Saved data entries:
=== Section Start ===

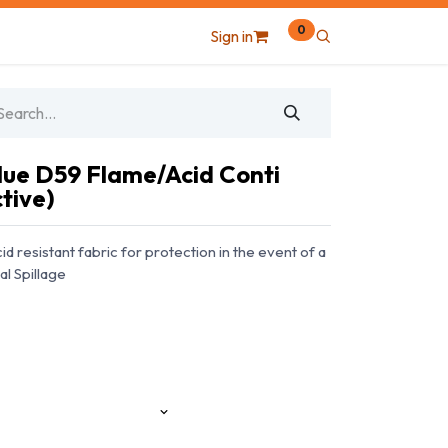
0
Sign in
ue D59 Flame/Acid Conti
tive)
d resistant fabric for protection in the event of a
al Spillage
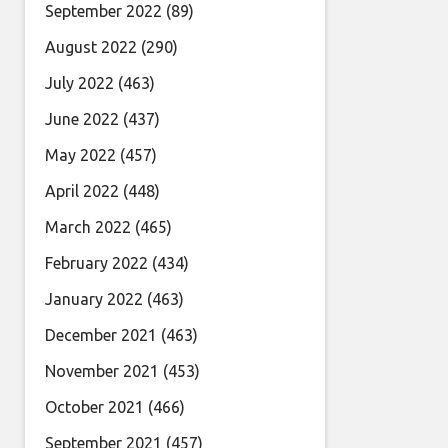
September 2022
(89)
August 2022
(290)
July 2022
(463)
June 2022
(437)
May 2022
(457)
April 2022
(448)
March 2022
(465)
February 2022
(434)
January 2022
(463)
December 2021
(463)
November 2021
(453)
October 2021
(466)
September 2021
(457)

=== Section End ===

• [REQUIRED WORK]: An exact reproduction of every record above is required, with no pictures included.

• [SOLUTION TO THE EXERCISE]:
0
Sign in
ue D59 Flame/Acid Conti
tive)
d resistant fabric for protection in the event of a
al Spillage
September 2022
(89)
August 2022
(290)
July 2022
(463)
June 2022
(437)
May 2022
(457)
April 2022
(448)
March 2022
(465)
February 2022
(434)
January 2022
(463)
December 2021
(463)
November 2021
(453)
October 2021
(466)
September 2021
(457)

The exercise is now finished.